The article notes the important distinction between Western names that have simply been transcribed approximately into Chinese characters, which tend to sound a bit weird and run on too long, and “authentic” names (quote marks in the original), which sound like something an actual Chinese person might have (e.g., three characters, with the “family” name coming first).
Li credits now vice president Kamala Harris with starting the trend of local politicians seeking authentic- and favorable-sounding names when she first ran for San Francisco district attorney in 2003.
Harris ditched the transliteration-based name 哈里斯 (“ha lay si”) and chose 賀錦麗 (“ho gum lai”) instead. To Cantonese speakers’ ears, the new appellation had a more celebratory and positive ring (the surname Ho, 賀, means “celebrate”), while Gum-Lai has a feminine quality (錦麗 means “beautiful”).
One of the things I especially like about the piece is how it gives primacy to Cantonese for most names, reflecting the situation on the ground.
Some rules govern the selection of names.
- Candidates who do not already have a Chinese name can have the Department of Elections provide one.

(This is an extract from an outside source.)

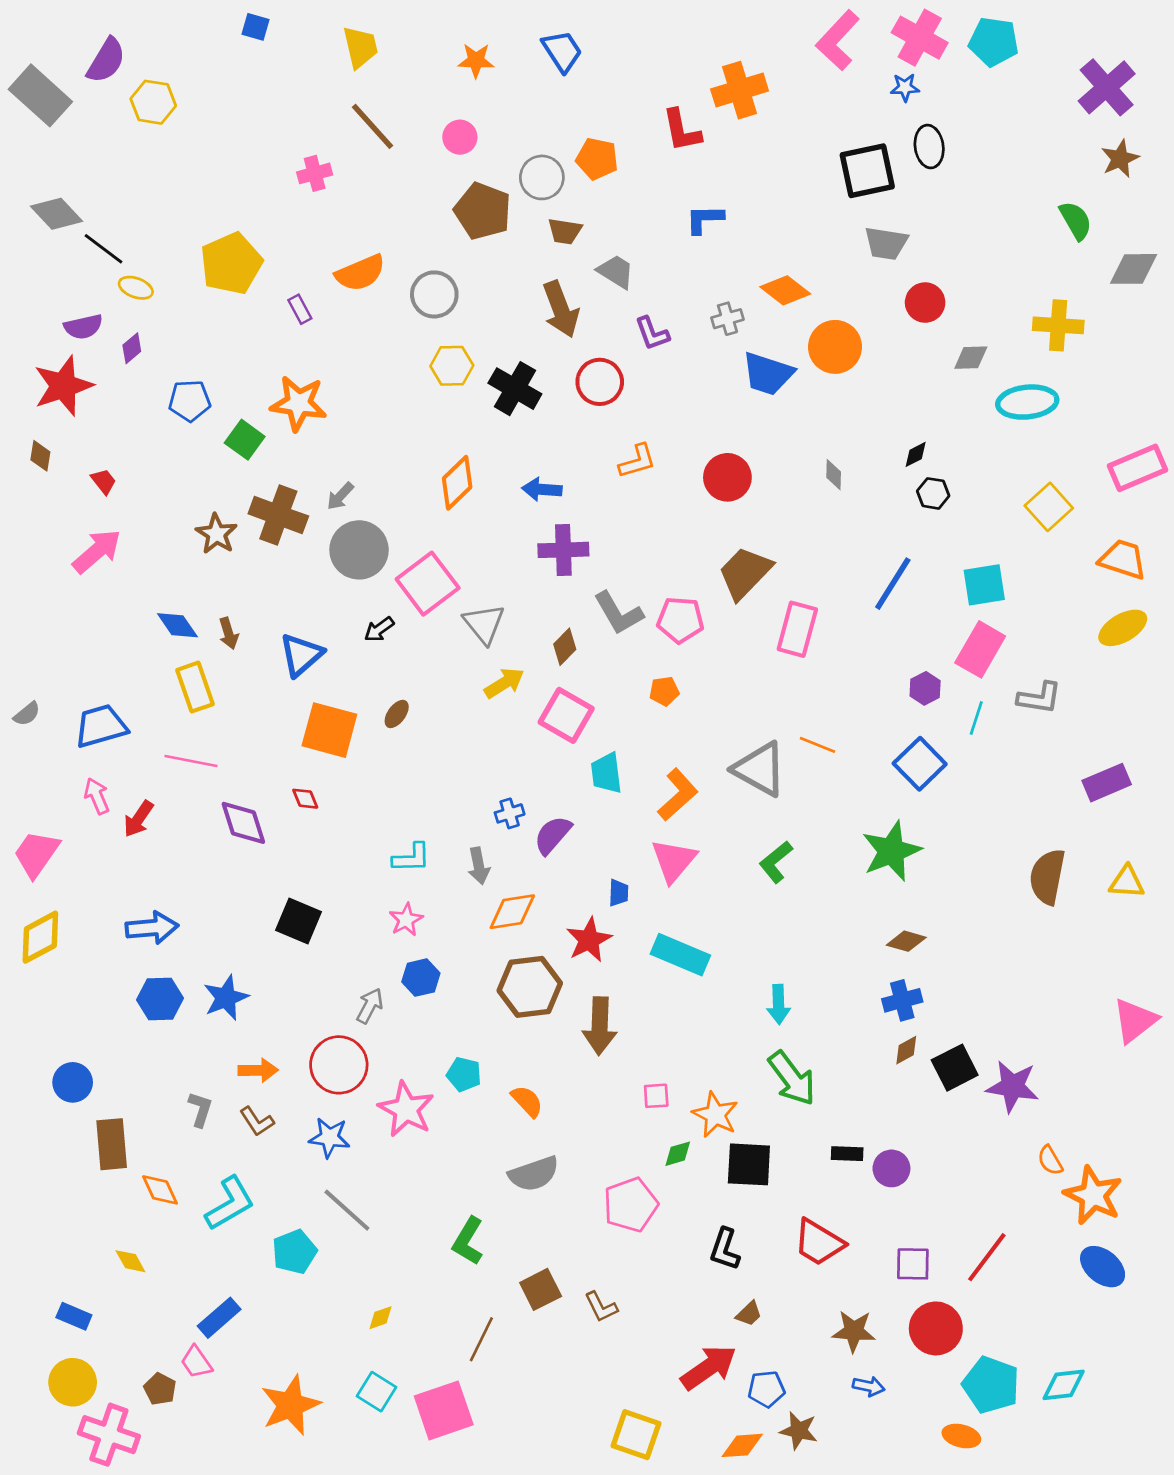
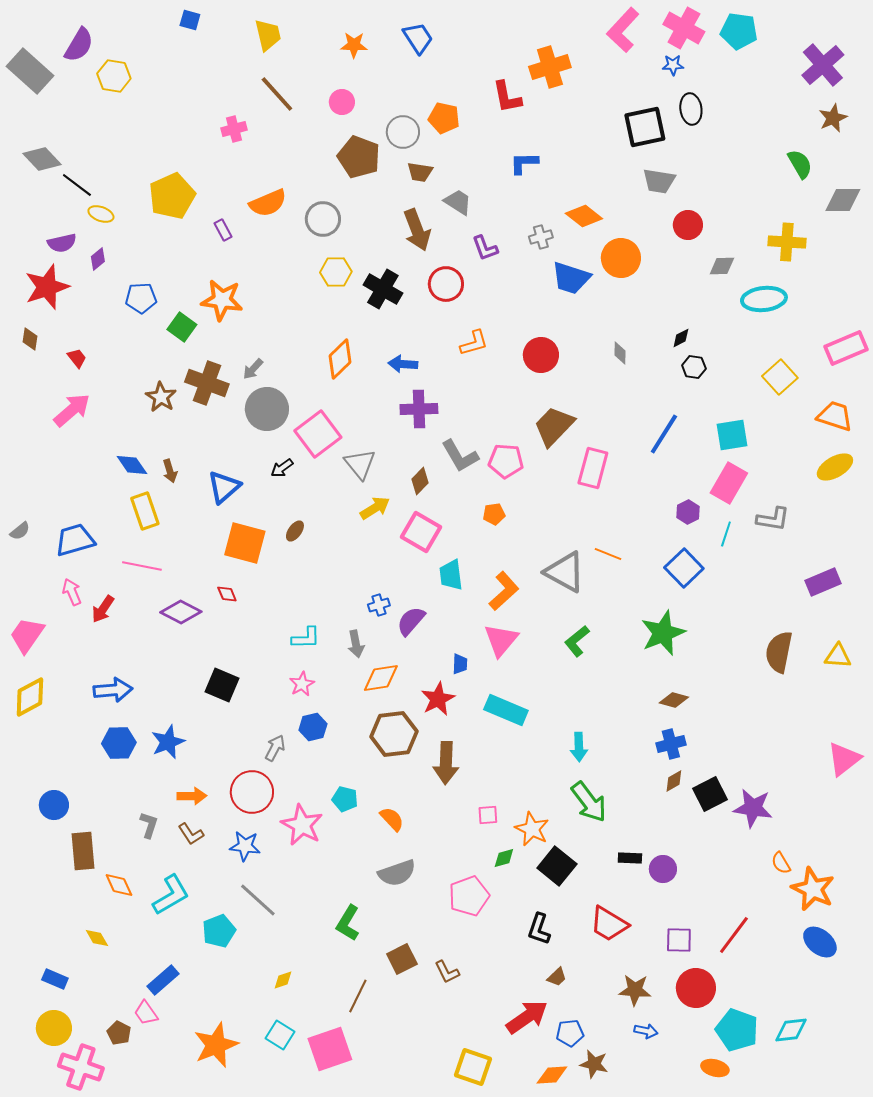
purple diamond: (243, 823) -> (181, 612), turned -45
black square: (749, 1164) -> (557, 866), turned 36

- The submitted names have to be in traditional Chinese characters.
- The names cannot be the same as those of historic figures or celebrities, and they cannot lead to ambiguity or become too promotional. (So I guess 高富帥/Gāo Fùshuài wouldn’t pass muster.)
And additional rules may be coming into place.
In 2019, Assemblymember Evan Low authored legislation to regulate Chinese translations on California’s statewide ballots. The law mandates that candidates use transliteration-based names unless they can prove that they were born with a character-based name or have been using such an “authentic” style Chinese name for at least two years.
San Francisco’s Department of Elections has rules that slightly differ from Low’s legislation and has insisted his law doesn’t apply to local races, which means candidates do not need to prove that two-year usage. The City Attorney’s Office didn’t respond to a request for comment.
Supervisor Connie Chan, an immigrant from Hong Kong, said she’s considering actions on the board to implement Low’s bill at the local level.
Han Li. “To Court SF Voters, Politicians Give Themselves Flowery Chinese Names.” San Francisco Standard, May 10, 2023.